In a normal U.N. peacekeeping operation, almost all civilian matters are handled by U.N. agencies. The secretary general then appoints a representative to coordinate all their activities. But according to the terms of the Dayton agreement, the key civilian official will report to the United Nations, the United States, the European Union, Russia and all other interested governments.

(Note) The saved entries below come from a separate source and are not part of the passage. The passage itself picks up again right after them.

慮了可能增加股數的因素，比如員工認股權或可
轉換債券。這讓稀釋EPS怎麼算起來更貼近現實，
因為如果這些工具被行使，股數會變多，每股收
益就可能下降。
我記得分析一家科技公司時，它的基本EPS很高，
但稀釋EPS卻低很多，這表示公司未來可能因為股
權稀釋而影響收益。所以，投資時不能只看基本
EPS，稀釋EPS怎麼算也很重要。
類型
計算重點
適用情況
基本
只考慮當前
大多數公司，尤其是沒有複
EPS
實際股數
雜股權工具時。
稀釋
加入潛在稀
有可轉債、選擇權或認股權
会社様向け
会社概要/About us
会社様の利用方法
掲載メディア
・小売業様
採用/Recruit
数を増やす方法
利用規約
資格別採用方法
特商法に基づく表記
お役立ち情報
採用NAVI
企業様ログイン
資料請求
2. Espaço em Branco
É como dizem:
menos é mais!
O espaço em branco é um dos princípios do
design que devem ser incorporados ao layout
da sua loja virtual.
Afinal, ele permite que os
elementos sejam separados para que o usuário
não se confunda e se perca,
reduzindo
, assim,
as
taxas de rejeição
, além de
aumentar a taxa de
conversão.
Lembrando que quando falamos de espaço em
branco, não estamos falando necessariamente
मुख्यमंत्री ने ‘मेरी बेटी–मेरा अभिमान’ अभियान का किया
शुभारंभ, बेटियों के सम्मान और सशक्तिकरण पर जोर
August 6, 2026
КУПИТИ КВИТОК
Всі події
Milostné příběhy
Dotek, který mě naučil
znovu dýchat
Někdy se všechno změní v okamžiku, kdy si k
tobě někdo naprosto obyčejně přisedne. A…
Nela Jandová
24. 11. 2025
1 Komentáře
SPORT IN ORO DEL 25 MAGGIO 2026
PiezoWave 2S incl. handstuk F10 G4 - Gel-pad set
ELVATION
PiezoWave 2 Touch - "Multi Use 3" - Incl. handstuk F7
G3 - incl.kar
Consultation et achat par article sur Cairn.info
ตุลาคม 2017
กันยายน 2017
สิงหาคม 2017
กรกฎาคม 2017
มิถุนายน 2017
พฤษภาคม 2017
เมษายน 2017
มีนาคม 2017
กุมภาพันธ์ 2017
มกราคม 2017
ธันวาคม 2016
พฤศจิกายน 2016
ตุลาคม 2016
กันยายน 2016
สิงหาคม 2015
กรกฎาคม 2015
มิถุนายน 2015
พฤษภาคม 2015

In the case of Bosnia, as one U.N. official put it, “the U.N. has been largely left out” because “it has become a pariah in Washington.” American officials look on the U.N. peacekeeping mission in Bosnia as a grand failure and do not want to tar the impending enforcement mission with a sullied image.

In line with this, the Dayton agreement provides a limited role for the United Nations: It will be in charge of developing a civilian police force, and the Office of the U.N. High Commissioner for Refugees will remain in charge of humanitarian relief to the vast pools of refugees in the ravaged country. The World Bank (an independent agency with loose ties to the United Nations) and the EU will share responsibility for economic reconstruction while the Organization of Security and Cooperation in Europe supervises elections and monitors human rights violations.

“The High Representative will have to be in charge of six horses going in different directions,” said a U.N. official pleased with the probable appointment of Bildt. “It demands someone of colossal stature with access to all. It is a job for a politician, a statesman, not a civil servant.”